On the basis of empirical risk minimization (training error minimization), use as simple a model as possible to improve the prediction accuracy of model generalization

        Our so-called regularization is to add some regularization items, or model complexity penalty items (to prevent model overfitting) on ​​the basis of the original Loss Function. Take our linear regression as an example.

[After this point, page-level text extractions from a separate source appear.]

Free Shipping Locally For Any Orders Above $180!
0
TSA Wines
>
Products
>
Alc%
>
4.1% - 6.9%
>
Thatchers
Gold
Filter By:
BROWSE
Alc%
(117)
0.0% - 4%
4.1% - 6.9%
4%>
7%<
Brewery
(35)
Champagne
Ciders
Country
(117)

        3.2 L1 and L2 regularization

        Optimization objective (loss function):

        Add L1 regular term (lasso regression):

        Add the L2 regular term (Ridge regression):

        Next, we need to understand how the final solution changes when the objective function is solved after adding the regularization term. Let's understand it from an image perspective:

        Assuming that X is a two-dimensional sample, the parameters to be solved are also two-dimensional. The figure below is called the contour plot of the original function curve. For each group of contour lines (same color) of the objective function in the figure, the input values ​​are all the same, which represents multiple groups of solutions.

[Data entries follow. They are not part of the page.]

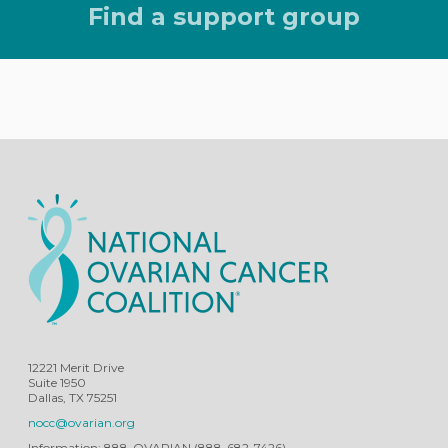
Find a support group
12221 Merit Drive
Suite 1950
Dallas, TX 75251
nocc@ovarian.org
Information: 888-OVARIAN (888-682-7426)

 Contour Function Diagram of Primitive Function

Function image after adding L1 and L2 regular terms

Comparing the two pictures we can see that:

  • If the L1 and L2 regularization terms are not added, for a convex function such as the linear regression loss function, our final result is the point on the contour line of the innermost purple circle.

  • When adding L1 regularization, we first draw the image of |w1|+|w2|=F, which is this rhombus. At this time, our goal is not only to make the original curve value smaller (closer to the center purple circle), but also to make the rhombus as small as possible (the smaller the F, the better). Then if it is the same as the original solution, the rhombus is obviously very large.

L1 norm solution diagram 

        3.3 Solving

         3.4 Understanding regularization from multiple perspectives

        For details, please see: A more comprehensive explanation of L1 and L2 regularization (qq.com)

The difference between L1 regularization and L2 regularization:

        L1 regularization is to add the L1 norm after the loss function, so that it is easier to find a sparse solution. L2 regularization is to add the L2 norm (square) after the loss function. Compared with the L1 regularization, the obtained solution is smoother (not sparse), but it can also guarantee the comparison of dimensions close to 0 (not equal to 0) in the solution. more, reducing the complexity of the model.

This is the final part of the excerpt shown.